Sony sucks, plain and simple. For 1K, your not gonna get much, unless you buy cheap junk. Your basic quality headunit is about $250-$300. Front and rear speakers are another $200-$500. Add in a small 8ga. amp wiring kit is about $50. Now that's assuming your running one amp. For two amps, for $75 you can get a 4ga. wiring kit, which is better to have anyway. Now your one to a set of good cheap subs in a box, lets say your basic Kicker Comp 12's @ $100 a pop, and about $100-$200 for a good box. Next is distrabution blocks, which are about $30 a piece. Now your left with two amps, a good 4 channel and a 1 channel mono subwoofer amp. $250 for 4 channel, $300-$1000 on subwoofer amp. Getting kinda expensive, huh?? MY best friend's banging sytem cost him $3500, and that was bought from his good friend used, and $400 for me to do the install (which was 1/3 of stores/shops around here) I would get a Pioneer DEH-6400 headunit (Best bang for your buck) and get good front and rear speakers. I'd say drop $250 for a great component set, like Infiniti Kappa, and Polk Audio (about $125) for the rear speakers. Right there is only about $650. Go buy a 4ga amp wiring kit. Your left with about $275. Now buy a good 4 channel amp like a MTX or Alpine. Get a good set of RCA cables (About $50) and you'll have a great start. Good luck!!!


----------



## sr20dem0n (Mar 19, 2003)

stay away from Sony, you can get much better for the price

As far as what you need it all depends on your needs/preferences and budget. Describing what you need will take way way more than a sentance. For a whole new stereo system you will need a new receiver (cd player), and new speakers, everything else is optional. You can go with only front speakers if you wish, and completely remove the rear speakers. This traditionally will sound clearer and "better" but you will lose some of your midbass as you have less cone area to push the air. Depending on how much power you want, and the clearity you want, you might want to get an amp to power your mids/highs (normal cabin speakers). The size/power of the amp depends completely on the speakers you get. You also might want a sub, if you get 1, or 2, or 18, you will need an amp to push it. Again the size of the amp depends completely on the sub(s) you decide on.

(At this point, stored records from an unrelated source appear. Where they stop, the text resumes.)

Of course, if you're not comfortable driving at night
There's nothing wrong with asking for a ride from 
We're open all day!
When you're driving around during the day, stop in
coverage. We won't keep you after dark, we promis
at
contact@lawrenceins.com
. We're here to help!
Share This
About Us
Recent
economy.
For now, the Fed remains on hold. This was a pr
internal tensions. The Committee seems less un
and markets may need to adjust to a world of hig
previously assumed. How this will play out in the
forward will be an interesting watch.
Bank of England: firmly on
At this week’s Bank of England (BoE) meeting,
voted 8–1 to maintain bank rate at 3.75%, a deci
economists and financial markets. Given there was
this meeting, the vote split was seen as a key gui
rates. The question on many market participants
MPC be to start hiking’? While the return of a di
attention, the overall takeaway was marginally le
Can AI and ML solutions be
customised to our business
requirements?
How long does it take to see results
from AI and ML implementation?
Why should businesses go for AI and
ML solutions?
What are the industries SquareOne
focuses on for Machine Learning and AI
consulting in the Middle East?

Some brand recommendations...
receiver:
Alpine
Pioneer
Eclipse

interior speakers:
Boston Acoustics
CDT
Diamond
Infinity
JL Audio
Alpine

subs:
Elemental Designs
Resonant Engineering
JL Audio
Eclipse
Alpine

amps:
dear lord there's way too many to list....

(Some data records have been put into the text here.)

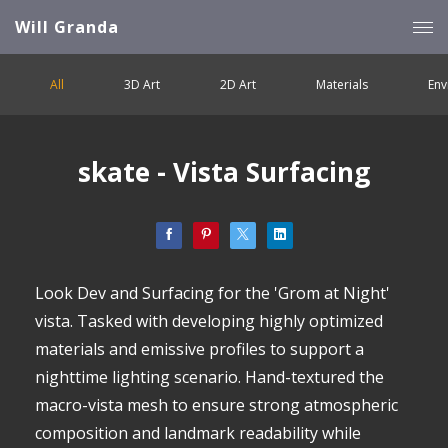
Will Granda
All
3D Art
2D Art
Materials
Env
skate - Vista Surfacing
Look Dev and Surfacing for the 'Grom at Night'
vista. Tasked with developing highly optimized
materials and emissive profiles to support a
nighttime lighting scenario. Hand-textured the
macro-vista mesh to ensure strong atmospheric
composition and landmark readability while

The things I've listed here are pretty much the best of the best, if you don't want to spend so much you can always downgrade a little here or a little there, but a grand will get you pretty far. It is going to take you weeks of researching to find what you really want, my recommendation is to not jump into ANYTHING until you are absolutely sure that is what you want. There are way too many choices to just pick the first one and hope that it sounds good.

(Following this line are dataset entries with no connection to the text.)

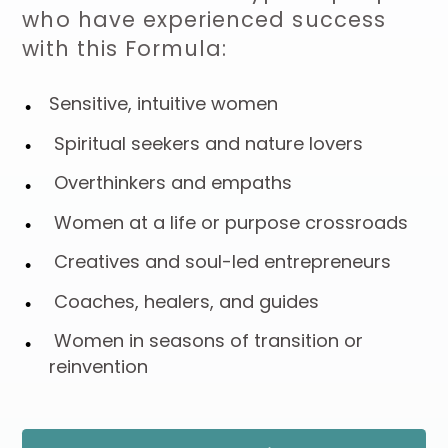
who have experienced success
with this Formula:
Sensitive, intuitive women
Spiritual seekers and nature lovers
Overthinkers and empaths
Women at a life or purpose crossroads
Creatives and soul-led entrepreneurs
Coaches, healers, and guides
Women in seasons of transition or
reinvention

As a comparison, I spent about $1400 on my system. I have a Pioneer Premier DEH-P750MP headunit, Infinity Kappa front and rear speakers, a US Acoustics 85x4 amp, Elemental Designs 12A, and an Avionixx 800x1 amp. I love the way my system sounds, the only thing I would change would be the US Acoustics amp...the 4085 (my model) has some static problems and it gets annoying, I might switch to a JBL to replace it but I'm not sure yet.


----------



## Russia (Jul 24, 2003)

Well I disagree that you would get cheap junk for 1K...I will show you my set-up and u can judge it for yourself.

---Sony CDX-C8050X Mobile ES Head Unit. BF – 200.00.
---Alpine SPR-176A Type R Component 2 Way Speakers. (Front) – BF – 179.99.
---Pioneer TS-1680R 4 Way Speakers. (Rear) - BF – 79.99.
---Sony Xplod XM-460GTX 600 Watt 4 Channel Amp ([email protected] RMS). (Front and rear speaker Amp.) – BF - 129.99.
---Kicker 800.2 800 Watt 2 Channel Amp for the subs. - BF - 330.00$
---(2)12" Kicker L5 Competition subwoofers in a ported box. 450.00 

(Wiring + Installation for speakers/amps/subs – 275.00).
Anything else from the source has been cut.